### The data

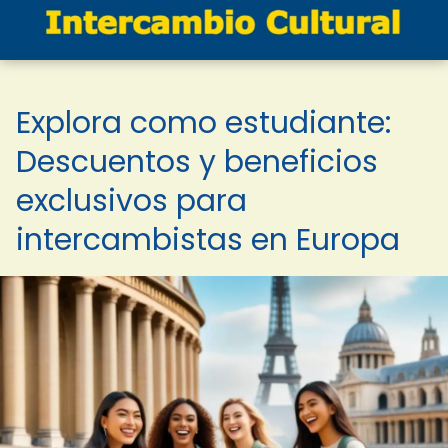
Explora como estudiante:
Descuentos y beneficios
exclusivos para
intercambistas en Europa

######

• Task: Reproduce only the lines from the line containing "Descuentos y beneficios" to the last line of the material above, both of those lines included.

• Solution to the exercise:
Descuentos y beneficios
exclusivos para
intercambistas en Europa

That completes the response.